Logistics: Planning and tracking inbound and outbound shipments using real-time intelligence along with the ability to plan a workaround, benefits the logistics arm of an enterprise.
Inventory and warehouse management: The demand and availability conundrum can be solved at the individual enterprise and geographical levels with better data on scheduled manufacturing, future and historical demand patterns, and confirmed demands and end user behavior. These factors optimize the picking, packing, and dispatching of operations and inventory.

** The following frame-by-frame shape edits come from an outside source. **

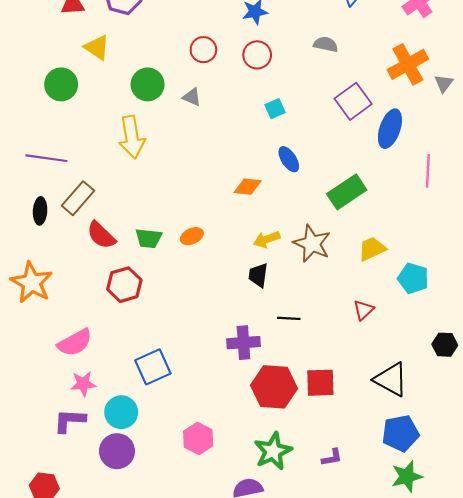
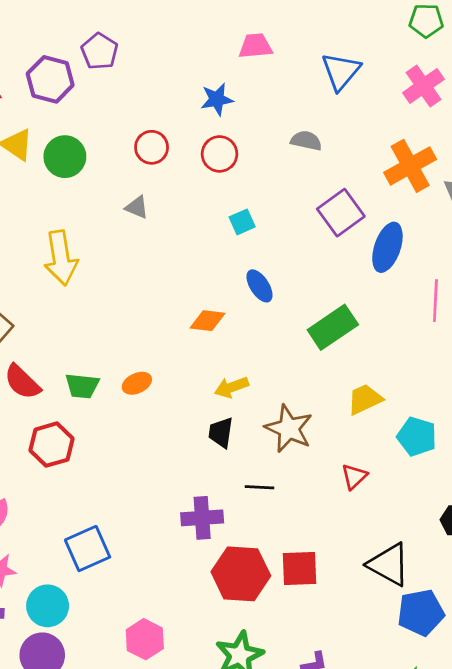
green circle: (148, 84) -> (65, 157), moved
brown star: (312, 244) -> (289, 429), moved
blue pentagon: (400, 433) -> (421, 613), moved

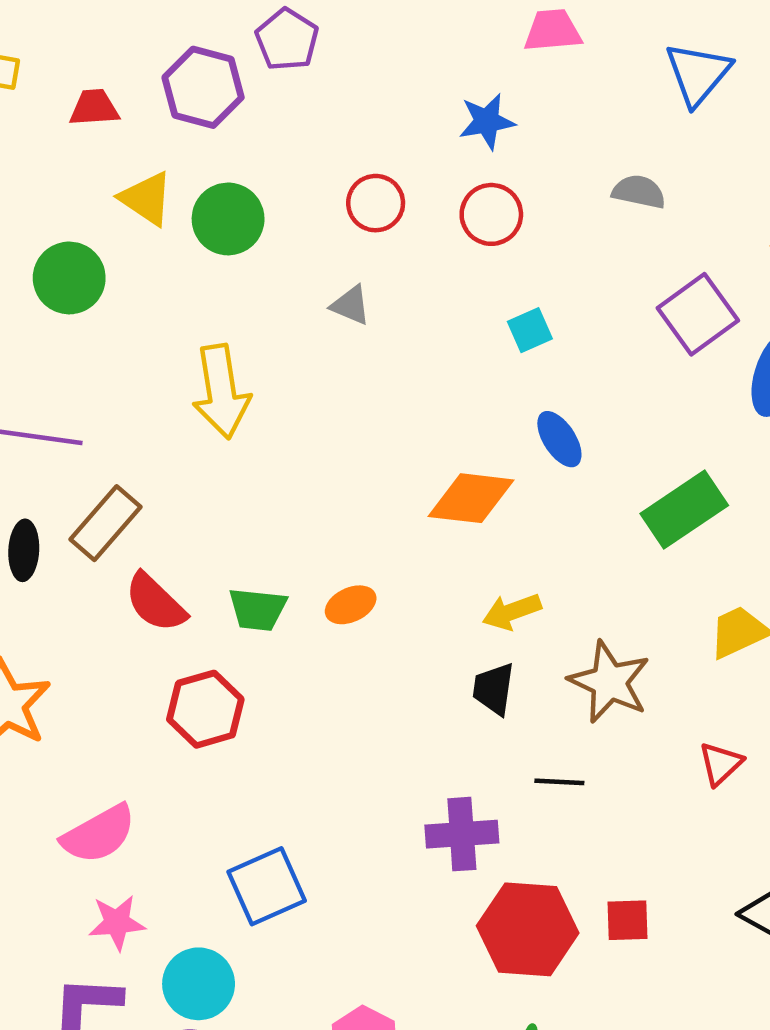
orange diamond: (208, 321) -> (471, 498), size x1.4
red square: (299, 569) -> (628, 920), size x0.7

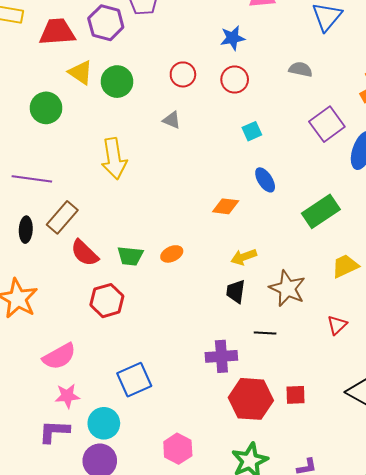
red trapezoid: (94, 108) -> (57, 32), size x1.6
orange diamond: (471, 498) -> (226, 206), size x0.7

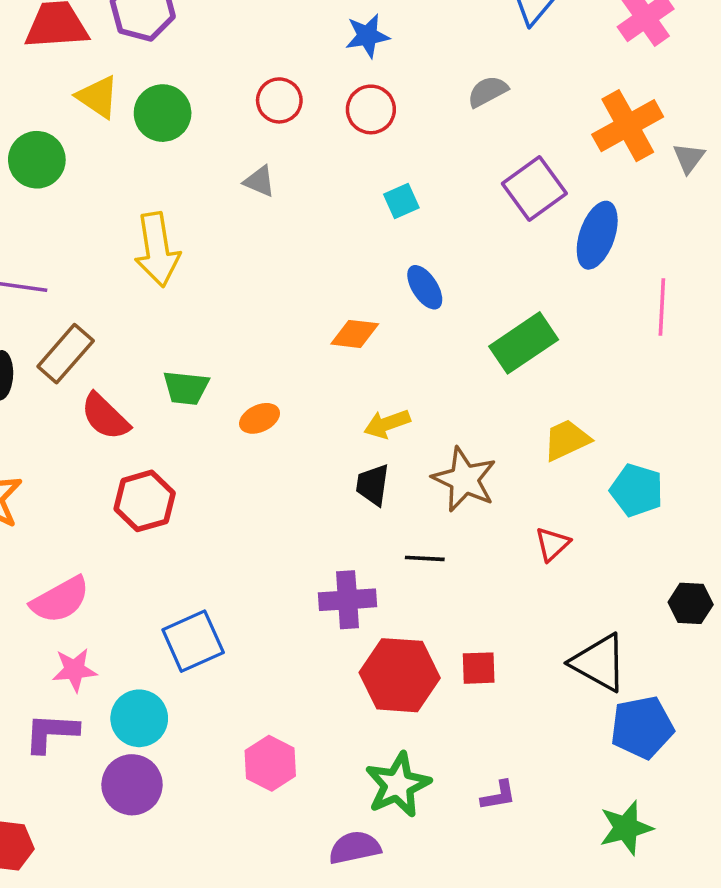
gray semicircle: (301, 69) -> (488, 91), turned -40
green trapezoid: (130, 256) -> (186, 388), moved

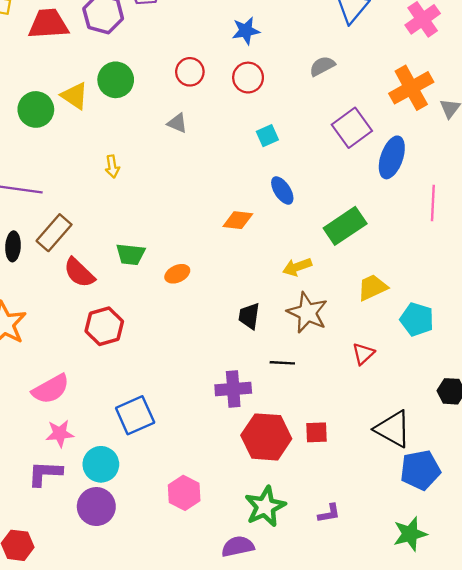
yellow triangle: (98, 97) -> (75, 96), moved
yellow arrow: (157, 250) -> (112, 167), size x0.5
yellow arrow: (387, 424) -> (297, 267), moved

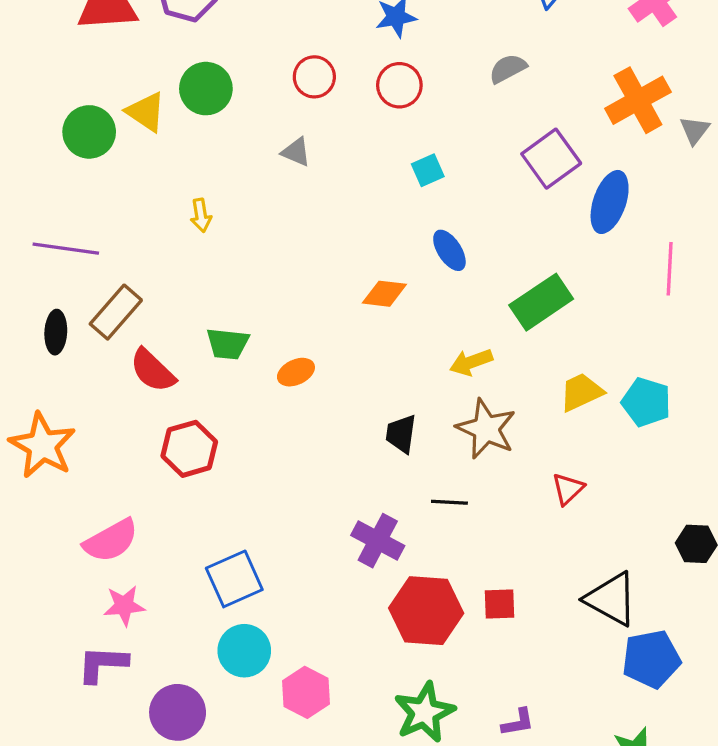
cyan pentagon: (417, 319) -> (646, 402), moved
purple cross: (233, 389) -> (378, 541), turned 32
cyan circle: (101, 464) -> (244, 651), moved

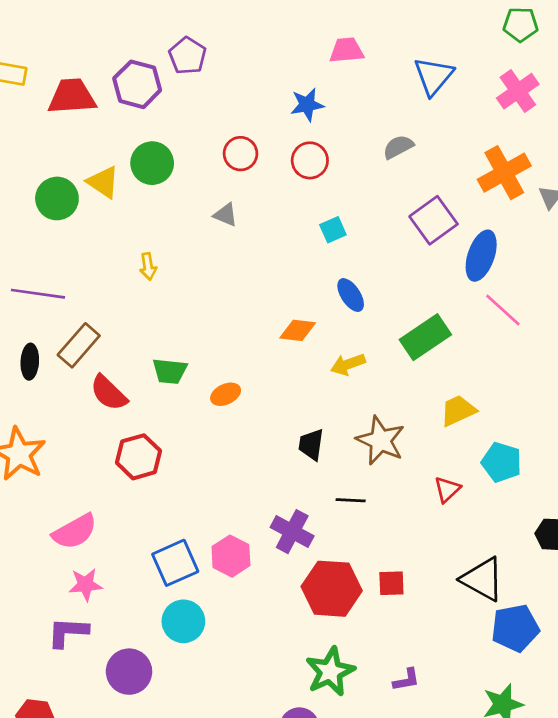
pink line: (670, 269) -> (503, 310), moved, turned -51
yellow arrow: (471, 362) -> (348, 364), moved
cyan pentagon: (646, 402) -> (502, 462), moved
pink hexagon: (306, 692) -> (231, 556), moved

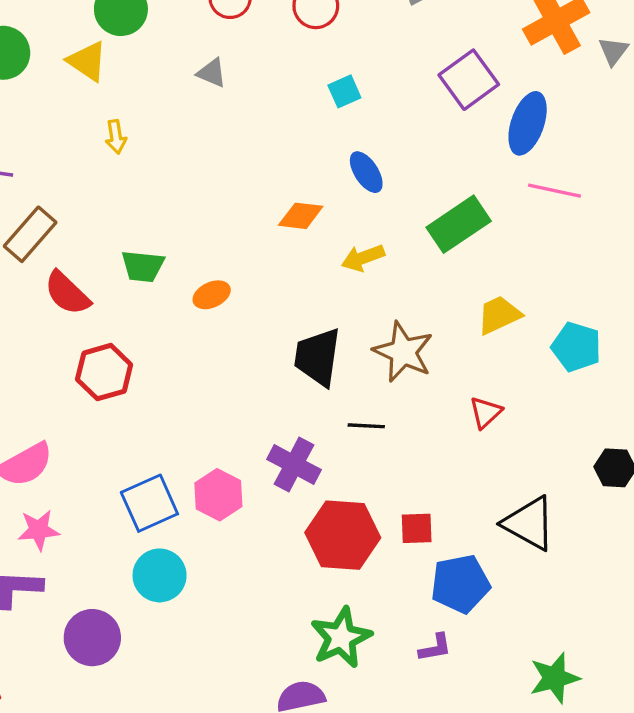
yellow triangle: (103, 182) -> (87, 61), moved
pink line: (503, 310) -> (554, 191), turned -30
black trapezoid: (311, 445) -> (318, 357), size x1.5
cyan pentagon: (502, 462) -> (576, 347), moved
blue pentagon: (515, 628) -> (460, 584), moved

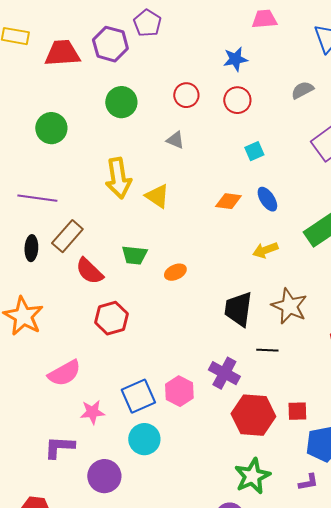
yellow triangle: (87, 61) -> (157, 196), moved
yellow arrow: (116, 137) -> (118, 178), size x2.0
orange diamond: (301, 216) -> (228, 201), moved
pink star: (39, 530) -> (92, 412), moved

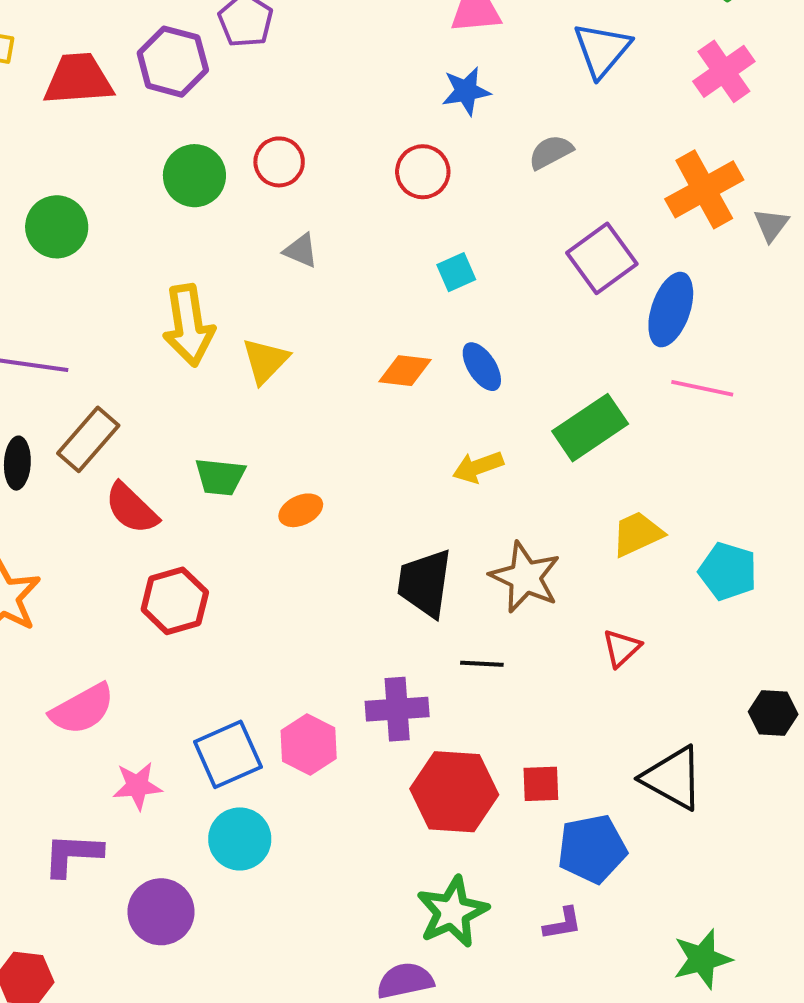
blue star: (235, 59) -> (466, 91), moved
red circle: (186, 95) -> (279, 162), moved
yellow triangle: (157, 196) -> (265, 361), turned 40
purple cross: (224, 373) -> (397, 709), turned -32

Transportation: Neural capabilities can determine the most optimal distribution route in a firm’s logistics and supply chain using real-time tracking, historical, structured, and unstructured data inputs, chatbots, and 5G networks for communication. The system relies on the intelligence gathered through various ML algorithms.
Currently, technological enablers such as AI, ML, self-learning algorithms, data science, and internet of things (IoT) are in various stages of development and implementation maturity. Manufacturing supply chains are still fully connected to one another. Thus, creating a neural self-acting supply chain is a work in progress, which is taking place at a rapid pace.
However, in the not-so-distant future, the distinct elements of a supply chain will align and manifest themselves as an army of AI bots, each specializing in a specific functional aspect with collaborative capabilities.
Bots from procurement will collaborate with those from forecasting, planning, inventory, manufacturing, transportation, logistics, and more. They will gain knowledge about an organization’s supply chain by drawing upon existing data models, structured and unstructured inputs, historical data, and will reinforce that learning by using self-learning algorithms. This will create a true self-acting neural supply chain that is connected, intelligent, collaborative, and personalized.